What Is Net Loss? Definition, How To Calculate It and Causes
By Desmond Motiso
Updated October 17, 2022 | Published February 25, 2020
Updated October 17, 2022
Published February 25, 2020
Desmond Motiso is a creative, cross-functional, tech-savvy and Cisco-certified digital copywriter with 5+ years of professional experience in producing content free of technical jargon. He enjoys finding unique angles to stories and creating evergreen content that provides value, engages and informs both technical and non-technical audiences.
If you work with financial statements or reports, it's essential to understand the concept of net loss. This accounting term involves using multiple components to discover valuable information about a company. Learning about net loss can help you interpret it on a financial statement, understand factors that may lead to it and help a business make more profitable decisions.
In this article, we define net loss explain why it's important to calculate it and how to do so, share which factors lead to net loss and how to record it on financial statements, then give examples of it.
What is net loss?
Net loss, or net operating loss, is when an organization's total expenses exceed its total income or revenue for a specific period. Net loss is the opposite of net income, in which income or revenue exceeds expenses and results in a profit. Companies can expect or plan for a short-term net loss in response to various economic factors, and a business may use the earnings it retains to continue operating. Net loss also differs from gross loss, which is the negative amount left after subtracting the cost of goods sold from total revenues.
Net loss includes the revenues and expenses for a specific period. The accrual method of accounting records expenses and income when companies incur them, regardless of when they pay for expenses. Several factors can contribute to a net loss, but they all relate to a decrease in revenues or an increase in expenses. For example, payroll for work in December 2022 may not receive pay until January 2023. Since the expenses match December 2022 revenues, they appear on the 2022 financial statements.
Why is calculating net loss important?
It's essential to accurately calculate and report net loss on financial statements because it determines a company's taxable income. It can qualify a business for tax refunds, which a company can use to fund new marketing campaigns, develop new products or increase inventory. Net losses show on a company's income statement and statement of equity. If you're a potential investor in a company, a concurrent net loss might be a sign to proceed with caution.

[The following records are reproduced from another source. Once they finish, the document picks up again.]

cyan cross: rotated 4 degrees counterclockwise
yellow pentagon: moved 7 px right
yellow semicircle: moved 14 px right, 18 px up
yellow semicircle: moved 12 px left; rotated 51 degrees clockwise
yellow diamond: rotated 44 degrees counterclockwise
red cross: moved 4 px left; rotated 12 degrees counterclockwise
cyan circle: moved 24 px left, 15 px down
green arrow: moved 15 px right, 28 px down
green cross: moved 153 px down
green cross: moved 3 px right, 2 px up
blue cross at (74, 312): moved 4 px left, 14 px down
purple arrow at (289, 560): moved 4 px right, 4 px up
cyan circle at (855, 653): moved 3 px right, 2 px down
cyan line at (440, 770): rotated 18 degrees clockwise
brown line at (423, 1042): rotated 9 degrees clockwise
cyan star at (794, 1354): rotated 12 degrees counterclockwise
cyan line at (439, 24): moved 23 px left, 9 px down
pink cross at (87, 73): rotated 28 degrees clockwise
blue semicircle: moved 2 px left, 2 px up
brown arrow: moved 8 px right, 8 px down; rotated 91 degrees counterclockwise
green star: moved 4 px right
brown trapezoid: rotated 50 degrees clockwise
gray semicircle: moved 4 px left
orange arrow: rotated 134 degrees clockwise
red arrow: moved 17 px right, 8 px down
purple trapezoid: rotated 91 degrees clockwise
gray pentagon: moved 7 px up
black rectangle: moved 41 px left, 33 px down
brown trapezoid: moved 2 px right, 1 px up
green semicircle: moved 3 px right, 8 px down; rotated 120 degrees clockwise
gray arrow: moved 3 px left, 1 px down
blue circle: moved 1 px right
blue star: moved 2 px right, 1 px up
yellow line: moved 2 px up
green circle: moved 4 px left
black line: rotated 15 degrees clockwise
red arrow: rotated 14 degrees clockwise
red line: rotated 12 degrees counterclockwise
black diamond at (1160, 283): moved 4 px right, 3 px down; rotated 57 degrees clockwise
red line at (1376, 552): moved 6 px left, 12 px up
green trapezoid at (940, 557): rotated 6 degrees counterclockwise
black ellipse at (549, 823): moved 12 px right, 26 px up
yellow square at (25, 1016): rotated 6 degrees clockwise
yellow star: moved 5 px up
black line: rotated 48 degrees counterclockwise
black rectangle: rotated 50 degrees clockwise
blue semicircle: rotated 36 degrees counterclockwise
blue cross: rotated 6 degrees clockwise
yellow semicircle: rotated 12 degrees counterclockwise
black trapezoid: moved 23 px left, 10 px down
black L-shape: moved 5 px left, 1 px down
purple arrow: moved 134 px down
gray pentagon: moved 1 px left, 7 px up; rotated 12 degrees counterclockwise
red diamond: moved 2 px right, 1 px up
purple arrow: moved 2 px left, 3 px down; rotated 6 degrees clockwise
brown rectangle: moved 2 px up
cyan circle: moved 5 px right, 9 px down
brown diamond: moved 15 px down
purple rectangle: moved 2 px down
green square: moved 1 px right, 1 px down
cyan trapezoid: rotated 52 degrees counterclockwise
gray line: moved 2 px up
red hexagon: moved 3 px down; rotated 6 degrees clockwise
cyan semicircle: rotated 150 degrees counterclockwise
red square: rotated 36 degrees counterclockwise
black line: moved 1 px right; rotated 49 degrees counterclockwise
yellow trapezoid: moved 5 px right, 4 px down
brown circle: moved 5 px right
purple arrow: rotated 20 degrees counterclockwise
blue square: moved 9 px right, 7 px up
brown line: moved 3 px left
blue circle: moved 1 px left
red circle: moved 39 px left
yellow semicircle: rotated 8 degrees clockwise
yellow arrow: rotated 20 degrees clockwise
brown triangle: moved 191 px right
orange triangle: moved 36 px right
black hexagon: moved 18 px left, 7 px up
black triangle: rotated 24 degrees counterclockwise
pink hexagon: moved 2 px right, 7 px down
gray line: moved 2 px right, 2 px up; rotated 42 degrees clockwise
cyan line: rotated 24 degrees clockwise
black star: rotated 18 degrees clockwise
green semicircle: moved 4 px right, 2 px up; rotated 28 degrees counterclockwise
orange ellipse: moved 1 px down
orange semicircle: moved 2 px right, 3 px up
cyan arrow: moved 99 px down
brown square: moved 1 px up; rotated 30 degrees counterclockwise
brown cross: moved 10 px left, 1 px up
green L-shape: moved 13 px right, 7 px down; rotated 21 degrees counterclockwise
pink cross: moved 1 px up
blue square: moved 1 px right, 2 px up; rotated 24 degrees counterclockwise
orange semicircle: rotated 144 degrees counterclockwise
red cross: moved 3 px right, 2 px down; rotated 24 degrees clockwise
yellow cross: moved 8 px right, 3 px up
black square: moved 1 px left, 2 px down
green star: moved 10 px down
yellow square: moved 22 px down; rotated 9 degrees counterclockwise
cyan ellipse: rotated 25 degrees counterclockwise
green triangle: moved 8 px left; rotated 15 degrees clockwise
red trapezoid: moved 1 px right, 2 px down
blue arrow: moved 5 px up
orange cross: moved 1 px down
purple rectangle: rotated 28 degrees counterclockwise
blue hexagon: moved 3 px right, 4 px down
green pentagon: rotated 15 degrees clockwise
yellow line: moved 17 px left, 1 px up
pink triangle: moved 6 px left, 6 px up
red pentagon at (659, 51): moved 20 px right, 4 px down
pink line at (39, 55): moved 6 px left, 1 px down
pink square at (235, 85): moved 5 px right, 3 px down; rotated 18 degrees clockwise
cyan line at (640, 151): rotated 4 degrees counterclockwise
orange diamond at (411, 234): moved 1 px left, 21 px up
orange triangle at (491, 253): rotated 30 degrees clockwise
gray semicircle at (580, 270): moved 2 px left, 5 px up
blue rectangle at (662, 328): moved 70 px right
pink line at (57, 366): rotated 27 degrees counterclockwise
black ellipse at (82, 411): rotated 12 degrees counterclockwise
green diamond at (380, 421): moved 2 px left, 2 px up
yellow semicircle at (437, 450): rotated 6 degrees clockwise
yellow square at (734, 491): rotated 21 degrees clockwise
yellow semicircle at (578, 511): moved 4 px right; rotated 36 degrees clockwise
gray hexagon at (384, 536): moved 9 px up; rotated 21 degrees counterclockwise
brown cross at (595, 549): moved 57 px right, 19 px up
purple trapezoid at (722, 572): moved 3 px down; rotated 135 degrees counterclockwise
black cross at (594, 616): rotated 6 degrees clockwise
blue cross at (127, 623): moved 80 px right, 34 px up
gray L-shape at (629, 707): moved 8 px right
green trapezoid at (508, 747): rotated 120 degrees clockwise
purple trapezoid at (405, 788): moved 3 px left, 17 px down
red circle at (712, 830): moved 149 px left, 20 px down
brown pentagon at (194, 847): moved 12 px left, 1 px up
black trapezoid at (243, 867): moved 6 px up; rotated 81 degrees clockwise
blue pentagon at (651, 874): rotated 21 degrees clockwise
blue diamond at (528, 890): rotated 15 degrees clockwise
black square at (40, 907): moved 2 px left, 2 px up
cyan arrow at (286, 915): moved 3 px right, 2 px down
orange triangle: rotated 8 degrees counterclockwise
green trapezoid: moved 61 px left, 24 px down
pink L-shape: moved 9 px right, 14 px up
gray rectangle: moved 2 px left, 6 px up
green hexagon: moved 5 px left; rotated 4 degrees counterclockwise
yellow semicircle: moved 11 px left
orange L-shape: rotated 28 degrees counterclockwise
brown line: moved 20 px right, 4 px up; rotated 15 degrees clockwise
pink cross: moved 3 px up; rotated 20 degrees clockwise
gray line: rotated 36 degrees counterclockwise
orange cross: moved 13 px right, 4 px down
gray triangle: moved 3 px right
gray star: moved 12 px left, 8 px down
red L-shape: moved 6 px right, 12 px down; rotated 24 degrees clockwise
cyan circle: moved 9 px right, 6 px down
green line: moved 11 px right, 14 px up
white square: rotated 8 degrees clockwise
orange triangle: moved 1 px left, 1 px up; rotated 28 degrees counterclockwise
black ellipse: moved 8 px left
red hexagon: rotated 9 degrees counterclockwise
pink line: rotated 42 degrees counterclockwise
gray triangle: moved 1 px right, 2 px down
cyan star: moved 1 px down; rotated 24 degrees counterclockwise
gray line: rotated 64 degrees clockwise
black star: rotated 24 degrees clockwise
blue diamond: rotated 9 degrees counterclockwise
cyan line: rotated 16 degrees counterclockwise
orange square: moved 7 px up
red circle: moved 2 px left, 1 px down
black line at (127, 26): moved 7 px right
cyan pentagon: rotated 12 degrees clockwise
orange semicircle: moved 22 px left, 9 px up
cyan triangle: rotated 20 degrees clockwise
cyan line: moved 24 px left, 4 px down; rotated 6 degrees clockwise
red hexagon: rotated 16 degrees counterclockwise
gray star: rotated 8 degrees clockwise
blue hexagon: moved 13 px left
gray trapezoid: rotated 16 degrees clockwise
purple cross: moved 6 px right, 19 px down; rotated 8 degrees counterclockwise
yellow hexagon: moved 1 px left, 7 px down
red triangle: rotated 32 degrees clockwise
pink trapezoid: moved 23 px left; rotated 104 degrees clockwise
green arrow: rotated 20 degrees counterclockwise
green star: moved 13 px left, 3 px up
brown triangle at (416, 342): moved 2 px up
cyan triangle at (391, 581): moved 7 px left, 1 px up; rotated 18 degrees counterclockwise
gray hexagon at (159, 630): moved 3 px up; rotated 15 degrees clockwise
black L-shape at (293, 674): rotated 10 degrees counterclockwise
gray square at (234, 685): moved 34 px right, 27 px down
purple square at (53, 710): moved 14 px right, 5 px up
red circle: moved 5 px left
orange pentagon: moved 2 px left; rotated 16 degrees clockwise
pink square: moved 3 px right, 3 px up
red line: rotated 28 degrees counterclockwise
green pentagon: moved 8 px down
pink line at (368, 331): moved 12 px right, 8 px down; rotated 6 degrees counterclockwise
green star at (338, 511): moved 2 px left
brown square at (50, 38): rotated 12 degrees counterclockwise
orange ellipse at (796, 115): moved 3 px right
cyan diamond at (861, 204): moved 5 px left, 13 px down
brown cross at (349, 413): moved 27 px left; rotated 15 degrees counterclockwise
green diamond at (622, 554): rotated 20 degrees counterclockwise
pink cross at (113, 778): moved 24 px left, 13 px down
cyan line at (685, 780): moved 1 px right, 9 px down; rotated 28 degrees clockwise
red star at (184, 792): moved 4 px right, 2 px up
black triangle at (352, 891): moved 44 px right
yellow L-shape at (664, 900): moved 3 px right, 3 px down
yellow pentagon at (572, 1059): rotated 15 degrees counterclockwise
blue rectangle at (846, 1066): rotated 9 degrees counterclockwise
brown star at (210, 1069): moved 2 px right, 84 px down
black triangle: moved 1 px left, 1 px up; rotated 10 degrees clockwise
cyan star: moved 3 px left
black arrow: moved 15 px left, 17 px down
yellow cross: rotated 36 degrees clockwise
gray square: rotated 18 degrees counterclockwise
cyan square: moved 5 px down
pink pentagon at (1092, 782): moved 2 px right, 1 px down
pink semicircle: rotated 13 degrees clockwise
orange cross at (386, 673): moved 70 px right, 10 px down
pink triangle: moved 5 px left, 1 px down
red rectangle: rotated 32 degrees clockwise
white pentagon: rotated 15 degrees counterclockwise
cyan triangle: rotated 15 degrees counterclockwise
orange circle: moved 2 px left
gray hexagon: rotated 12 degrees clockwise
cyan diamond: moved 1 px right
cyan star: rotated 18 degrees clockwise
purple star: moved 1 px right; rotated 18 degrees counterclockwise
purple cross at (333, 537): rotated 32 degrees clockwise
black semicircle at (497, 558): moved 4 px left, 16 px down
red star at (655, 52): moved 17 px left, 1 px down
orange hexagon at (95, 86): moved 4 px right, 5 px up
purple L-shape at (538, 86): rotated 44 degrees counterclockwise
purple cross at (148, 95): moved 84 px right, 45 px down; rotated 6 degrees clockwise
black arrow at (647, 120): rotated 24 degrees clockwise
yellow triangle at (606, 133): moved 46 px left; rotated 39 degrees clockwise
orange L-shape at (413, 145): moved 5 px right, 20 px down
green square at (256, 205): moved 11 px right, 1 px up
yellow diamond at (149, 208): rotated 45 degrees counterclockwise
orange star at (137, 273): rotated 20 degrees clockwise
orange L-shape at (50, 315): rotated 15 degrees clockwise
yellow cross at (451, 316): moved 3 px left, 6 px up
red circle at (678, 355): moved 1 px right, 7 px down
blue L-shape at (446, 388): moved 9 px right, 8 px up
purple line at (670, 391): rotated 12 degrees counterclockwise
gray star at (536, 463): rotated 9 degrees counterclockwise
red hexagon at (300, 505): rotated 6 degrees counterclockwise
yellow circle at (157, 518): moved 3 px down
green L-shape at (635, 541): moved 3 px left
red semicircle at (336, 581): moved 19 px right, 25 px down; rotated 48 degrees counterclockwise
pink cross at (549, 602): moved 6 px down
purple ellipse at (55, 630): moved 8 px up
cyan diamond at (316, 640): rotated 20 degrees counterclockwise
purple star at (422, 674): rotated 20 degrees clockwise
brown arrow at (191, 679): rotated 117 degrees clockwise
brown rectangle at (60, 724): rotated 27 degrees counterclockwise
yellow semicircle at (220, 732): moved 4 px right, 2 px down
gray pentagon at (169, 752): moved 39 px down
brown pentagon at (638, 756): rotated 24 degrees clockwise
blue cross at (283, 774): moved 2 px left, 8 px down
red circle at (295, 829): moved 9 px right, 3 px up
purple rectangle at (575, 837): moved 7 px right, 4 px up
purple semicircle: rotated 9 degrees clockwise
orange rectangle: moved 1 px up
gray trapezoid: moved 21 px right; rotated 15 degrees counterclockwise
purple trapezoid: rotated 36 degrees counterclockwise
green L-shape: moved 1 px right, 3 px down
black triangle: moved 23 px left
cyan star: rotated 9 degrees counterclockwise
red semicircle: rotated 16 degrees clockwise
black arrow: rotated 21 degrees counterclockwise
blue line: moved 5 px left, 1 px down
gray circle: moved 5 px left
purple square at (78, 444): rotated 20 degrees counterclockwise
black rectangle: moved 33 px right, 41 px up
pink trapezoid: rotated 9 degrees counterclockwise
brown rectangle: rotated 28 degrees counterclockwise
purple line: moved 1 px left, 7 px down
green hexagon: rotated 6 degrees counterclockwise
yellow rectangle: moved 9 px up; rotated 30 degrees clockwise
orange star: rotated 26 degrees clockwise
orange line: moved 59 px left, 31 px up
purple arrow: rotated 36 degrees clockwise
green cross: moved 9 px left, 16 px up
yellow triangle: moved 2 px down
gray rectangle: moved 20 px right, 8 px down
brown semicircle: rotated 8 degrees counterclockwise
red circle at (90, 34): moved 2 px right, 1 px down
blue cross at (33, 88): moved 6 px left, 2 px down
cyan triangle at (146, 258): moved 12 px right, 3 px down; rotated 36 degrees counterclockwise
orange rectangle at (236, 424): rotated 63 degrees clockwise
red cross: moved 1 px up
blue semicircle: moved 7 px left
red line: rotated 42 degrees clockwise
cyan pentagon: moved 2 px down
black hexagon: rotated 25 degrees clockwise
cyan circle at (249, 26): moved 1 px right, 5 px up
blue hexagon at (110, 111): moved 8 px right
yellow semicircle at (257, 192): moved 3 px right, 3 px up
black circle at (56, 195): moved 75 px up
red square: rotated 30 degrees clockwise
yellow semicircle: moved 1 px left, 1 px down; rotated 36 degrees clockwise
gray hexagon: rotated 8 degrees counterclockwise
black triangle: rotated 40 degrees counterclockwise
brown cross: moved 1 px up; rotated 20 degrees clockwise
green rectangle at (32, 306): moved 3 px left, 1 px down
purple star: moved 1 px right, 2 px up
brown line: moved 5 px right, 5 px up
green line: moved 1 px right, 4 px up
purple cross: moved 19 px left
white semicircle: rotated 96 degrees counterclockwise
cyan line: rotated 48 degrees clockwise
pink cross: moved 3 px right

Related: What Is a Marketing Campaign?
Calculating net loss
The formula for calculating net loss is revenue minus expenses equals net loss or net profit. Here's its formula:
Net profit/loss = total revenue or income - total expenses
Here's a step-by-step guide for calculating net loss:
Calculate revenue. First, determine the revenue, which is the income the business generates. If net income and net loss are the bottom line of a financial statement, then revenue is the top line.
Identify expenses. Calculate the total sum of all expenses to evaluate how much it costs to operate the business. These include fixed costs, which the company pays regularly, and variable costs, which may change depending on several factors.
Subtract expenses from the revenue. If the calculation yields a negative number, that number is the net loss, which represents how much money the business lost for that period. If the calculation yields a positive number, that number represents the net profit.
Factors that lead to a net loss
Here are some factors that can cause a business to earn a lower revenue than it expected to, which can cause a net loss:
Declining sales or increasing market competition
When a competitor takes away customers or clients, revenue decreases and leads to a net loss. This may result from customer preference toward a competitor's products, improvement in marketing strategies or lower product prices. For example, a competitor might come into the market and provide a higher quality product or affordable service. In that situation, customers may switch to that company's product or service, resulting in lower sales and net losses.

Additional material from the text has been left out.